If this is Iamblichus’ theory of psychic accretions, then the “innovation” here in the De Anima is a direct criticism of the Peripatetics’ [Aristotelians’] view of the soul. It is not the soul that is ethereal. They have defined the wrong entity. The ethereal body they describe is actually something very much lower: the ethereal and pneumatic envelopes collected during the soul’s descent to Earth. 

Finamore and Dillon, p. 98-99

Iamblichus is, according to the commentators, saying that another school is mistaking something that is not the soul for the soul — essentially, how much what we think is us is actually something that is not us.

Earlier in the De Anima commentary, Finamore and Dillon write about an earlier part of the same passage, “Heraclides [of Pontus] is attested as holding that the soul is ‘light-like’, with the implication that it is material, and that its true home, from which it descends into embodiment, is the Milky Way” (p. 96).

Taken together, these two statements are like hidden passages behind a bookshelf. The bookshelf is the set of commentators on Plato — the divine men and women who philosophized and worshipped the Gods tirelessly. What is overlooked is the way that we, instead of spending all of our time (like certain fringe sectors of the Internet do) obsessing over whether or not we are interpreting the commentators correctly and what they actually thought based on what they said, can instead receive the words of the ancient commentators, their interpreters, and their modern commentators as if in a conversation and use that to transparently build our own ideas that, while remaining true to Plato, look forward. Nothing I am about to write is new. In fact, while thinking about some of these issues, I came across some books that I added to my TBR, but haven’t read yet, written by scholars who are looking at what Late Platonists thought in terms of 20th century discoveries in cosmology (1, 2, 3 …), and there are a few papers by A. L. Klein (of Oscillations) that seem like they are grappling with related questions. I am not a philosopher, just someone interested in getting down to brass tacks and exploring how our souls functionally work and positing some pathways; it’s likely that everything I am working through has already been addressed elsewhere by people who have an advanced specialist vocabulary and far more intelligence than I could ever possess, but we are siloed away from one another, so it is what it is. I mean, you can tell that I am beyond the farthest fringes of academic norms because I am occasionally just going to quote song lyrics I like for ambiance in this longread.

The passage from Heraclides, if interpreted in a way consistent with the premise that Iamblichus believes he’s actually discussing accretions, addresses the “how does this accretion process work?” element. In antiquity, the cosmological model was geocentric — Earth at the center, with the planets spiral-circling us, the fixed stars beyond — and the arms of the Milky Way contain overdensities of stars and beautiful dark dust clouds, so it looks like a strikingly spectacular pattern when one is in a part of the world with no light pollution. The arm we can see, the Orion-Cygnus Arm, is featured in many mythologies and theological systems due to its striking and stunning presence.

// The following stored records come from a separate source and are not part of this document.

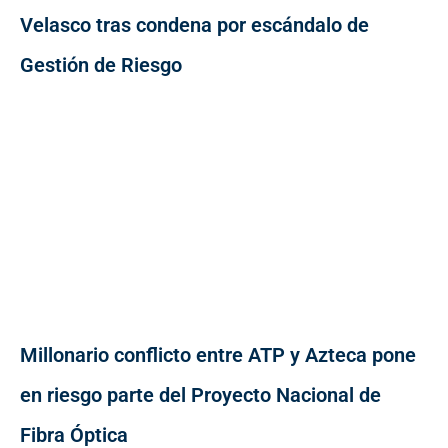
Velasco tras condena por escándalo de
Gestión de Riesgo
Millonario conflicto entre ATP y Azteca pone
en riesgo parte del Proyecto Nacional de
Fibra Óptica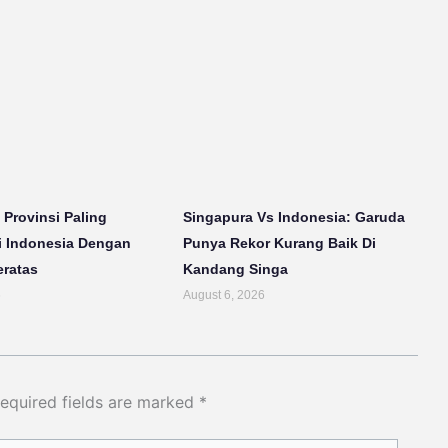
 Provinsi Paling
Singapura Vs Indonesia: Garuda
i Indonesia Dengan
Punya Rekor Kurang Baik Di
eratas
Kandang Singa
6
August 6, 2026
equired fields are marked
*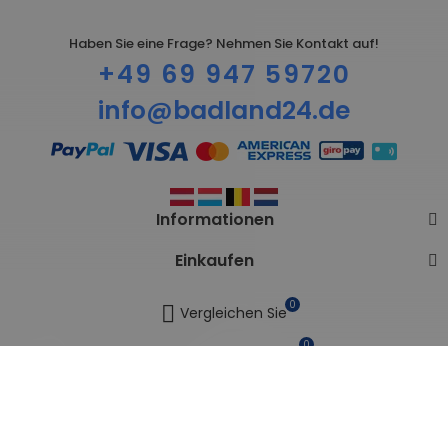
Haben Sie eine Frage? Nehmen Sie Kontakt auf!
+49 69 947 59720
info@badland24.de
Informationen
Einkaufen
0
Vergleichen Sie
0
Meine Wunschlisten
Vertrag widerrufen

In modern cosmology, Earth is at the observable, subjective center, but not the actual center; our world orbits the Sun, and the Sun orbits the center of the Milky Way, where the black hole Sagittarius A* steers the stars. A useful, if mind-blowing, glimpse at the universe is available in this YouTube video (warning: epic choral audio track):

“How does this accretion process work?” essentially becomes a question of how our souls relate to this entire structure — what we are descending from and into and what that means for a soul’s options.

What we are descending from, in this case, involves the preposition from, which may indicate physical locality. We may be tempted to think of the descent of the soul as that video running in reverse: from the cosmic web down to our solar system. Platonism requires something else, though. There is no locality at play when we are abstracting ourselves from the physical cosmos, at least not in the conventional “A to B” sense. Whenever the Platonic myths are giving us something outside of the material world that is happening, locality is just a convenient analogy to refer to something very strange: the fact that, there, what we experience as discrete temporal moments resolves into a whole; that, there, place becomes estranged from difference and distance, and all things are together while remaining distinct. 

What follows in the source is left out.